Cindy terkejut mendengar suara itu. Kepalanya menoleh perlahan, memperlihatkan wajahnya yang basah oleh air mata dan hujan. Matanya yang biasanya cerah kini merah dan bengkak.

"Kevin..." jawab Cindy dengan suara serak, jelas baru saja menangis. "Aku... tidak apa-apa."

Kevin mengerutkan kening. Dia bisa melihat jelas bahwa Cindy sedang tidak baik-baik saja. Tapi sebagai orang yang hampir tidak mengenalnya, dia bingung harus bersikap bagaimana.
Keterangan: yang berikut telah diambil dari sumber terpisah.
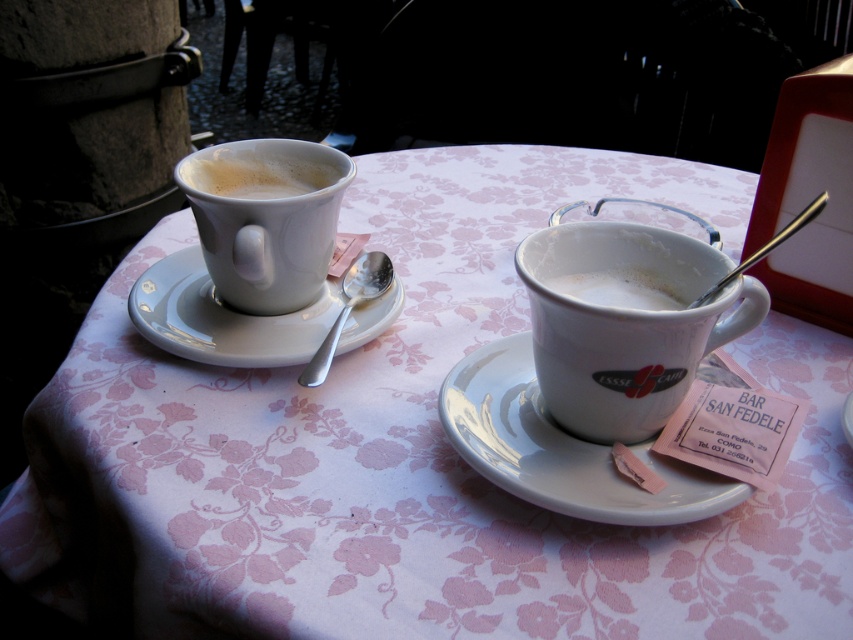 You are a barista holding a camera and want to take a closeup photo of the matte white mug at left. The camera requires a minimum distance of 40 centimeters to focus properly. Can you take the photo without moving the camera closer?

The matte white mug at left and camera are 37.72 centimeters apart, which is less than the required 40 centimeters. Therefore, you cannot take the photo without moving the camera closer to meet the focus distance requirement.

You are a barista preparing coffee for two customers. You have a white glossy mug at center and a white ceramic saucer at center on the table. Which item will you place the coffee grounds into first?

The white glossy mug at center has a lesser width compared to the white ceramic saucer at center, so you should place the coffee grounds into the white glossy mug at center first since it is narrower and designed to hold the beverage.

You are standing in front of the cozy cafe scene described. There is a point at coordinates point (531,332). If you want to place a small decorative item exactly 40 centimeters away from this point towards the viewer, where would you position it relative to the current objects in the scene?

The point at (531,332) is 37.09 centimeters away from the viewer. To place an item 40 centimeters away from this point towards the viewer, you would need to move it 2.91 centimeters closer to the viewer than the current position of point (531,332). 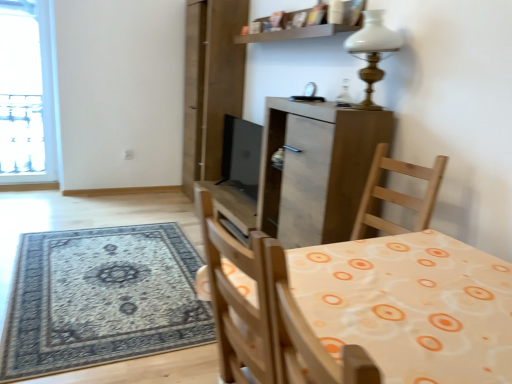 Question: From a real-world perspective, is matte wood cabinet at center positioned above or below white glass lamp at upper center?

Choices:
 (A) above
 (B) below

Answer: (B)

Question: Visually, is matte wood cabinet at center positioned to the left or to the right of white glass lamp at upper center?

Choices:
 (A) right
 (B) left

Answer: (B)

Question: Considering the real-world distances, which object is closest to the wooden table at center?

Choices:
 (A) white glass lamp at upper center
 (B) matte wood cabinet at center
 (C) wooden shelf at upper center
 (D) black matte screen door at upper center

Answer: (B)

Question: Which is nearer to the black matte screen door at upper center?

Choices:
 (A) wooden table at center
 (B) wooden shelf at upper center
 (C) matte wood cabinet at center
 (D) white glass lamp at upper center

Answer: (B) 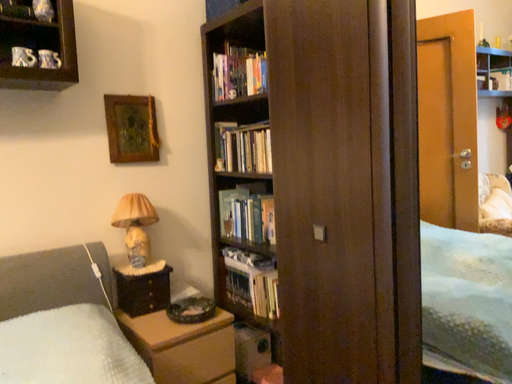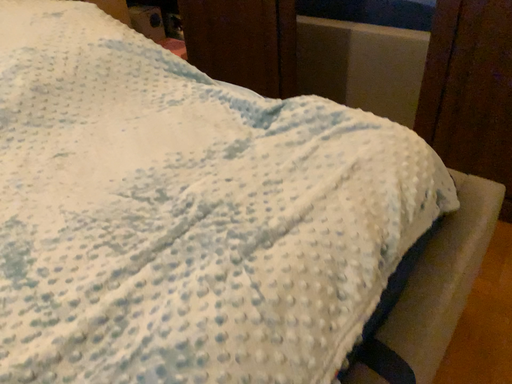 Question: How did the camera likely rotate when shooting the video?

Choices:
 (A) rotated left
 (B) rotated right

Answer: (B) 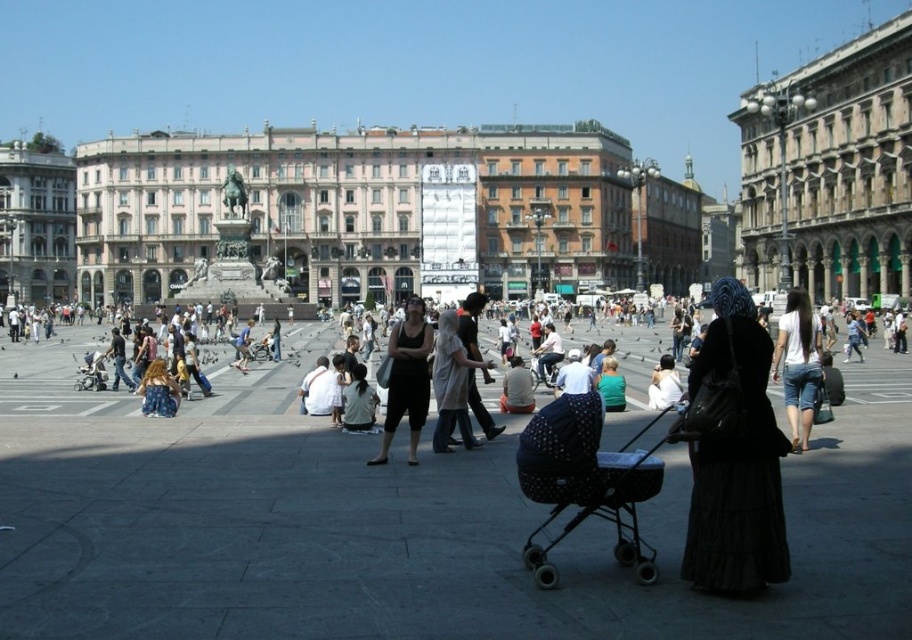 Question: Can you confirm if polka dot fabric baby carriage at center is wider than denim skirt at lower left?

Choices:
 (A) yes
 (B) no

Answer: (A)

Question: Does polka dot fabric baby carriage at center have a smaller size compared to denim skirt at lower left?

Choices:
 (A) yes
 (B) no

Answer: (B)

Question: Which point is closer to the camera?

Choices:
 (A) (400, 353)
 (B) (706, 472)
 (C) (794, 324)
 (D) (617, 520)

Answer: (B)

Question: Based on their relative distances, which object is farther from the polka dot fabric baby carriage at center?

Choices:
 (A) matte black tank top at center
 (B) beige stone building at right
 (C) beige stone palace at center
 (D) white cotton shirt at center

Answer: (C)

Question: Which of the following is the farthest from the observer?

Choices:
 (A) beige stone building at right
 (B) denim skirt at lower left
 (C) white cotton shirt at center
 (D) black fabric dress at center

Answer: (A)

Question: Does beige stone palace at center have a lesser width compared to denim skirt at lower left?

Choices:
 (A) no
 (B) yes

Answer: (A) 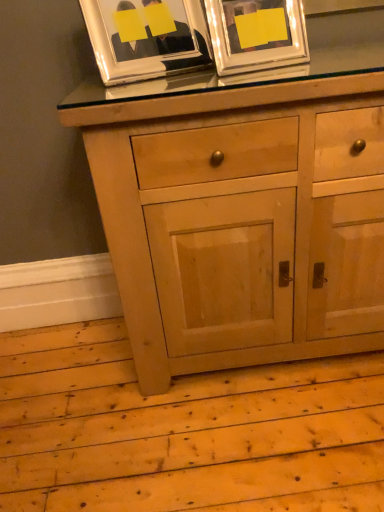 Find the location of a particular element. The image size is (384, 512). vacant space in front of silver metallic picture frame at upper left, the 2th picture frame when ordered from right to left is located at coordinates (153, 97). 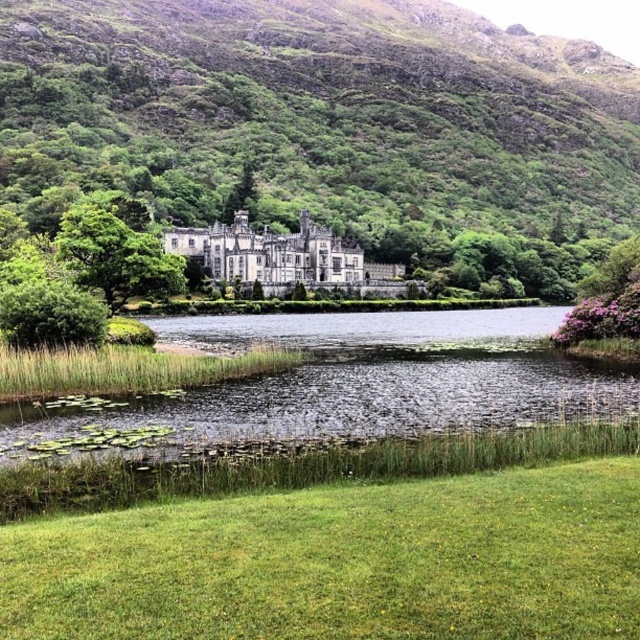 Question: Considering the real-world distances, which object is farthest from the stone castle at center?

Choices:
 (A) green leafy tree at center
 (B) green leafy hillside at upper center

Answer: (B)

Question: Is stone castle at center below green leafy tree at center?

Choices:
 (A) no
 (B) yes

Answer: (B)

Question: Which point is farther to the camera?

Choices:
 (A) (305, 170)
 (B) (65, 230)

Answer: (A)

Question: Is the position of green leafy hillside at upper center less distant than that of stone castle at center?

Choices:
 (A) no
 (B) yes

Answer: (A)

Question: In this image, where is green leafy hillside at upper center located relative to green leafy tree at center?

Choices:
 (A) above
 (B) below

Answer: (A)

Question: Which point is farther from the camera taking this photo?

Choices:
 (A) coord(97,234)
 (B) coord(193,241)
 (C) coord(454,67)

Answer: (C) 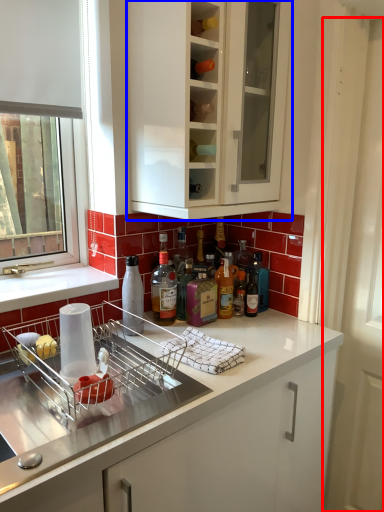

"Kamu akan masuk angin kalau terus kehujanan begini," ujar Kevin sambil melangkah lebih dekat, mencoba menaungi Cindy dengan payungnya.

Cindy menggelengkan kepala, rambut basahnya yang pirang berayun. "Aku butuh... sendirian sebentar," katanya sambil menunduk.

Suaranya yang biasanya lembut sekarang terdengar parau dan kecil. Kevin bisa merasakan ada sesuatu yang sangat salah terjadi pada gadis yang biasanya selalu ceria ini.

"Tapi lihat keadaanmu," protes Kevin dengan nada yang lebih tegas. "Kamu basah kuyup, dan hujan semakin deras."

Cindy menarik napas dalam-dalam sebelum menjawab, "Aku tahu. Tapi tolong... biarkan aku di sini saja."

Ada permohonan dalam suaranya yang membuat Kevin ragu. Di satu sisi, dia ingin membantu. Di sisi lain, dia tidak ingin memaksakan diri.

"Setidaknya ambil payung ini," ucap Kevin akhirnya, mengulurkan payungnya ke arah Cindy. "Kamu tidak perlu mengembalikannya."

Cindy menatap payung itu dengan ekspresi campur aduk. "Tapi kamu sendiri bagaimana?" tanyanya dengan suara kecil.

Kevin mengangkat bahu. "Aku tinggal dekat sini. Lagipula, aku tidak mau nanti merasa bersalah kalau sampai kamu sakit."

Beberapa detik berlalu dalam keheningan yang canggung. Akhirnya, tangan Cindy yang gemetar meraih payung itu.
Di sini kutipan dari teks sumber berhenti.